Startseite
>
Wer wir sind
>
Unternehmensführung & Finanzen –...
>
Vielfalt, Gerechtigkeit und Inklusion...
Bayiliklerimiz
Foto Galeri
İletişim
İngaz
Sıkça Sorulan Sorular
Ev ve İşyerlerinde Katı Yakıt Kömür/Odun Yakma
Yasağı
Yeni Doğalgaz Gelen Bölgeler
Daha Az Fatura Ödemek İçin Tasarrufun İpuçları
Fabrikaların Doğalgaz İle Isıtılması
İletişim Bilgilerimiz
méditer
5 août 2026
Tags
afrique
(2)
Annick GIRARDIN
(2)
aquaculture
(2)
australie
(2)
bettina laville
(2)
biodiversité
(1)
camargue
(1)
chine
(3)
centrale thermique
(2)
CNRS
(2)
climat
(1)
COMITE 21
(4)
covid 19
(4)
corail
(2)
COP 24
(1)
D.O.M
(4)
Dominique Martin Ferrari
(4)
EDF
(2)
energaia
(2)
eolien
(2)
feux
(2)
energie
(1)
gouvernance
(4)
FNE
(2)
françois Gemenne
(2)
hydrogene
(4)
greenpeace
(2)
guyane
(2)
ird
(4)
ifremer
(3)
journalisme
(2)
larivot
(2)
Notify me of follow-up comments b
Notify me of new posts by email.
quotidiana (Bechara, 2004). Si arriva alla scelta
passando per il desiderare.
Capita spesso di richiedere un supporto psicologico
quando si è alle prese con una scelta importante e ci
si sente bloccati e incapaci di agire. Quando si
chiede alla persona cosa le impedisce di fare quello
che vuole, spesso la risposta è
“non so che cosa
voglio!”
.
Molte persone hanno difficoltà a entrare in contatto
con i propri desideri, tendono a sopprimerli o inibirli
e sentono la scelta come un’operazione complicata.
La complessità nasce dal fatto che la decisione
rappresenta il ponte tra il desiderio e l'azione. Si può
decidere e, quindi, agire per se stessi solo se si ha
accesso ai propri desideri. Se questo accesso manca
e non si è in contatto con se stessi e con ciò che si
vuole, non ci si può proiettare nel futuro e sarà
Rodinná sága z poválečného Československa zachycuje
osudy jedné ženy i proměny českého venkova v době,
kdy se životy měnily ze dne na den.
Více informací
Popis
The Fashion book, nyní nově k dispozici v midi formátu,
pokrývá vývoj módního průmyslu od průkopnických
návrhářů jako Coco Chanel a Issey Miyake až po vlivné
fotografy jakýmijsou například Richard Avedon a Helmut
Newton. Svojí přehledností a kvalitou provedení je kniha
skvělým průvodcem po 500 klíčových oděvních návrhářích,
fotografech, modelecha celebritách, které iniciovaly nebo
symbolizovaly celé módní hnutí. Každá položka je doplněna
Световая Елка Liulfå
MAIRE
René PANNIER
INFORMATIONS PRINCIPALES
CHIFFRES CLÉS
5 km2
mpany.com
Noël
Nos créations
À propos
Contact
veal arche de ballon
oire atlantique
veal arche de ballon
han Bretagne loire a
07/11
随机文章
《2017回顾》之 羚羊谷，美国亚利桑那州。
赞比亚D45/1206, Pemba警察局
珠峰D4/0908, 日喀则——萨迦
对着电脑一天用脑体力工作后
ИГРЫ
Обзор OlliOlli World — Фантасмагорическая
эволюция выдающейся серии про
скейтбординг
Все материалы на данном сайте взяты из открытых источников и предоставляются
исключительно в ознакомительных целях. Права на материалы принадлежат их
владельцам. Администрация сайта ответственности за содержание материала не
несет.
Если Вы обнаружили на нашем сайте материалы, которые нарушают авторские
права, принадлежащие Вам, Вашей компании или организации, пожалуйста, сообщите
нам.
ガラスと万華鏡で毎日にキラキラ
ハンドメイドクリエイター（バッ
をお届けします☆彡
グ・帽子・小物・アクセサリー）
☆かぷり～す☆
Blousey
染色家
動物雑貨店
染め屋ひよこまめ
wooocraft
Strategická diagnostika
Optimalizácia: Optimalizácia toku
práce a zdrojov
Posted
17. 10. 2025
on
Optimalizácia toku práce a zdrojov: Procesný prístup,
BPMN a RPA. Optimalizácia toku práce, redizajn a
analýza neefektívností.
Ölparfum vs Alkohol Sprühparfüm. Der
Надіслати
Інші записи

# WORK ORDER:
In the listing above, locate the line containing "aquaculture" and the line containing "si sente bloccati". Transcribe those two lines and everything between them, exactly as written.

# ANSWER:
aquaculture
(2)
australie
(2)
bettina laville
(2)
biodiversité
(1)
camargue
(1)
chine
(3)
centrale thermique
(2)
CNRS
(2)
climat
(1)
COMITE 21
(4)
covid 19
(4)
corail
(2)
COP 24
(1)
D.O.M
(4)
Dominique Martin Ferrari
(4)
EDF
(2)
energaia
(2)
eolien
(2)
feux
(2)
energie
(1)
gouvernance
(4)
FNE
(2)
françois Gemenne
(2)
hydrogene
(4)
greenpeace
(2)
guyane
(2)
ird
(4)
ifremer
(3)
journalisme
(2)
larivot
(2)
Notify me of follow-up comments b
Notify me of new posts by email.
quotidiana (Bechara, 2004). Si arriva alla scelta
passando per il desiderare.
Capita spesso di richiedere un supporto psicologico
quando si è alle prese con una scelta importante e ci
si sente bloccati e incapaci di agire. Quando si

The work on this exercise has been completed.